Тут раздался звонок.
Вошел официант и поднял крышку рояля. Не избежав общего волнения, он забылся и грязной салфеткой, которая как обычно висела у него на руке, стряхнул пыль с клавиш. На возвышение легко поднялась фрау Оберлерер в сопровождении очень молодого джентльмена, который дважды высморкался, прежде чем швырнул платок внутрь рояля.
О, знаю, ты меня не любишь И ско…о, ско…о позабудешь, Коль нет любви, нет ничего.Так пела фрау Оберлерер голосом, который, казалось, исходил из завалившегося куда-то наперстка и не имел ничего общего с нею.
— Ах, как мило, как тонко, — восклицали мы под утешительные аплодисменты. Фрау Оберлерер поклонилась нам, словно говоря: «Неужели?» — и удалилась в сопровождении молодого джентльмена, который ловко избегал шлейфа ее платья, не наступая на него, и хмурился.
Рояль закрыли, и посреди сцены было поставлено кресло. К нему медленно подошла фрейлейн Соня. Воцарилась мертвая тишина. Потом, очевидно, крылатая стрела пронзила брошь на горле, и фрейлейн стала уговаривать нас не ходить в лес в платьях со шлейфом, а одеться по возможности легко и возлечь вместе с нею на сосновых иголках. Ее громкий, немного хриплый голос заполнил салон. Уронив руки на спинку кресла, она двигала лишь тонкими запястьями. Мы молчали как завороженные. Сидевший рядом со мной герр Профессор был необычно серьезен, таращил глаза и крутил кончики усов. Фрау Годовска приняла вид гордой мамаши. Единственный, кто остался равнодушен к чарам актрисы, — это официант, который стоял, прислонившись к стене, и чистил ногти уголком программки. Он был «не на работе» и всячески демонстрировал это.

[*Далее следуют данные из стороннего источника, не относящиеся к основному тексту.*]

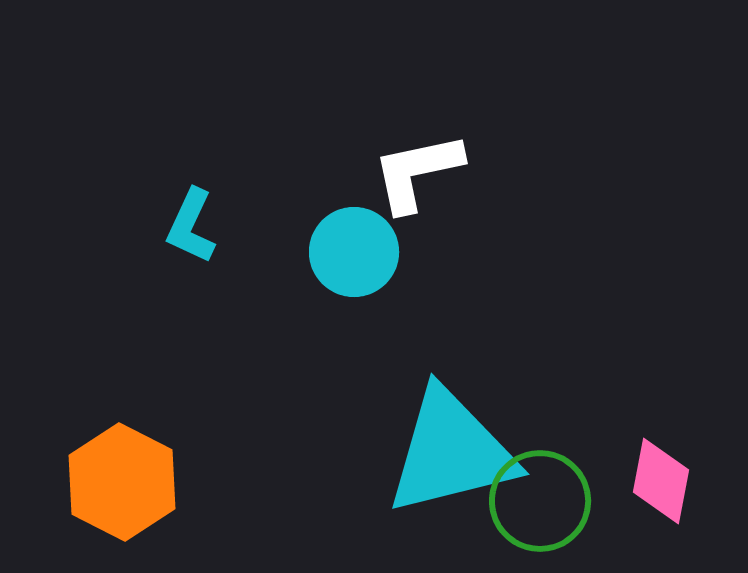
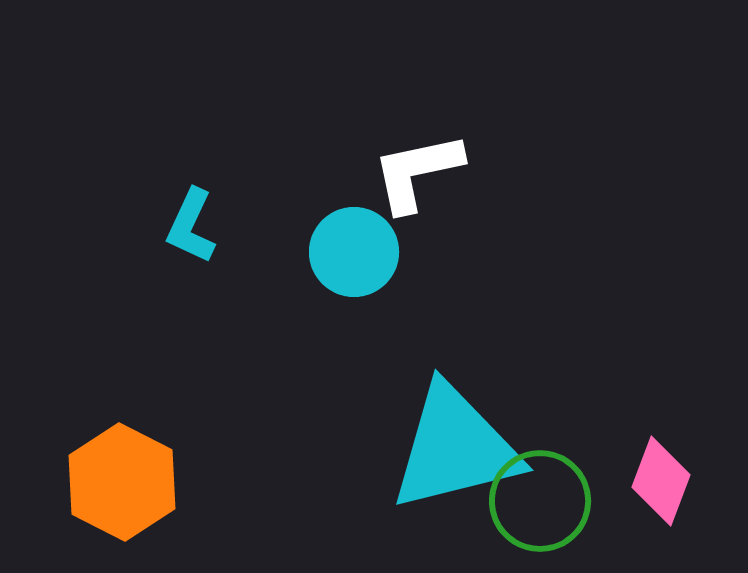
cyan triangle: moved 4 px right, 4 px up
pink diamond: rotated 10 degrees clockwise
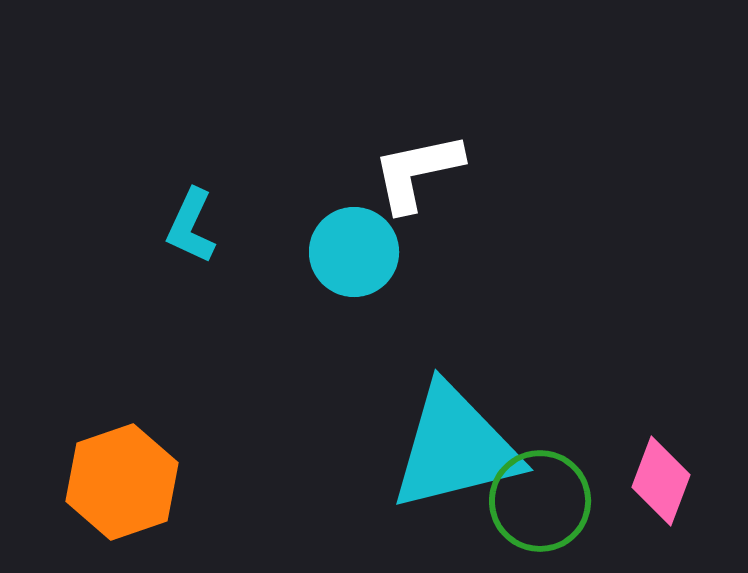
orange hexagon: rotated 14 degrees clockwise
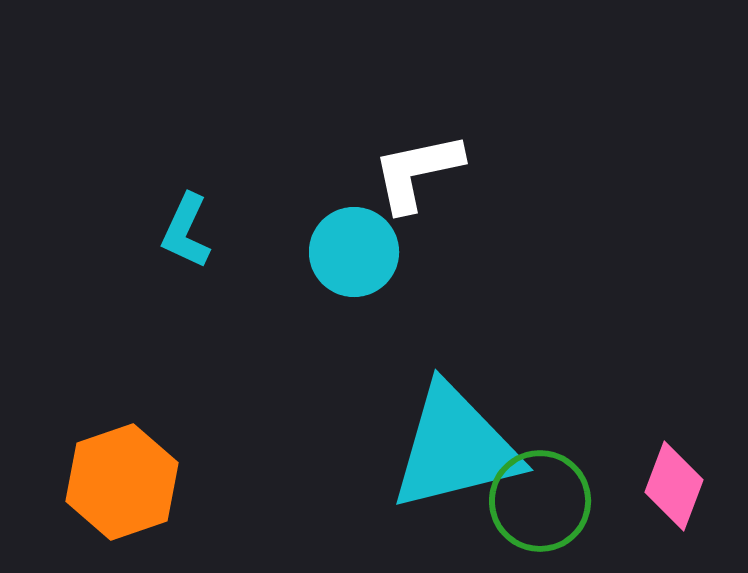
cyan L-shape: moved 5 px left, 5 px down
pink diamond: moved 13 px right, 5 px down
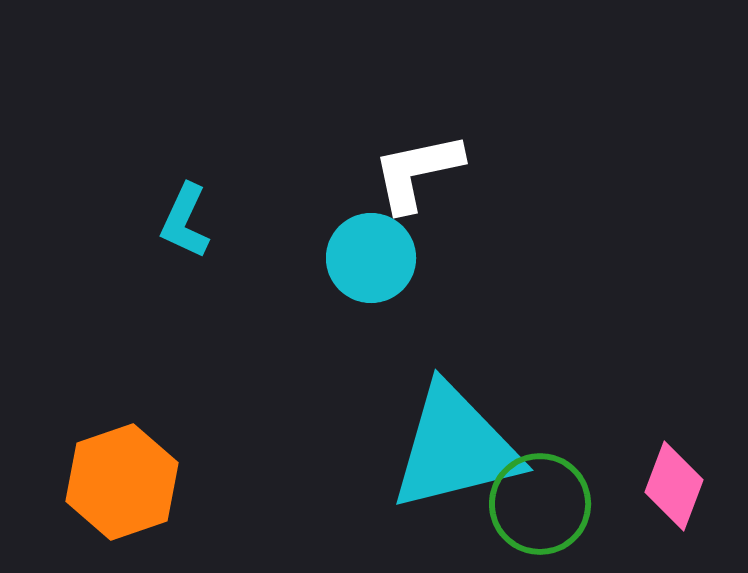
cyan L-shape: moved 1 px left, 10 px up
cyan circle: moved 17 px right, 6 px down
green circle: moved 3 px down
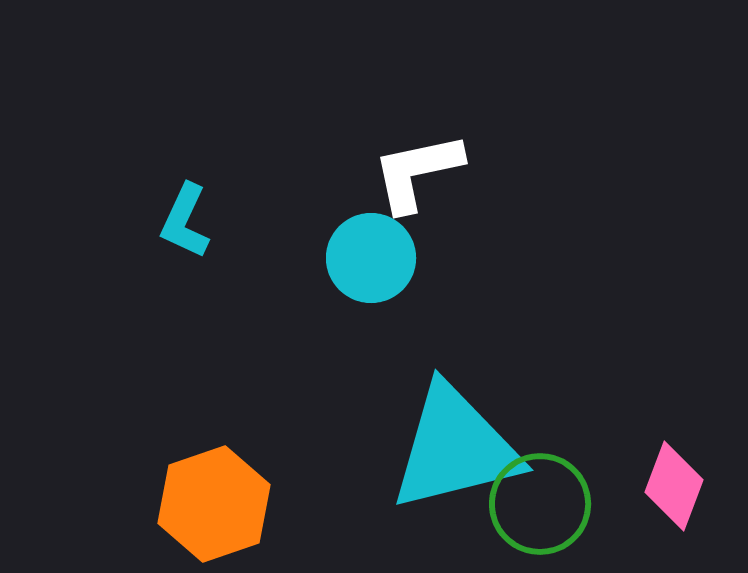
orange hexagon: moved 92 px right, 22 px down
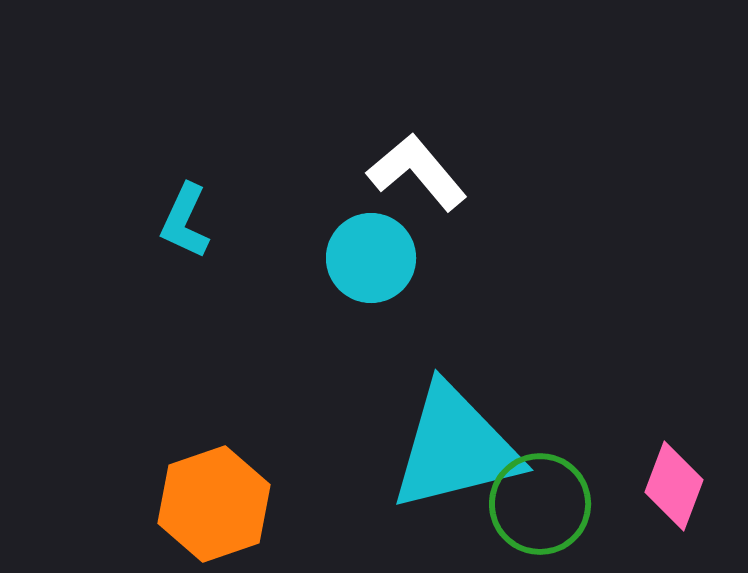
white L-shape: rotated 62 degrees clockwise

— Что я говорил? — вскричал герр Профессор, заглушаемый громом аплодисментов. — Вот это темперамент! Слышали? Она — огонь в сердце лилии. Я знаю, что должен хорошо сыграть. Теперь мой черед. Она вдохновила меня. Фрейлейн Соня, — сказал он, когда она, бледная и кутающаяся в большую шаль, подошла к нам, — вы само вдохновение. Сегодня я буду душой моего тромбона. Только не уходите.
Справа и слева к фрейлейн Соне тянулись люди и шептали ей в шею комплименты. В ответ она по-королевски величественно кивала головой.
— Мой успех неизменен, — сказала мне фрейлейн Соня. — Понимаете, когда я на сцене, я существую. В Вене мы играли Ибсена, и у нас всегда было столько цветов, что три букета мы ставили в кухне. А здесь совсем нет магии. Чувствуете? Совсем нет волшебного аромата, который почти видим и плывет от венских зрителей к нам. У меня душа умирает без этого. — Она подалась вперед и уперлась кулачком в подбородок. — Умирает, — повторила она.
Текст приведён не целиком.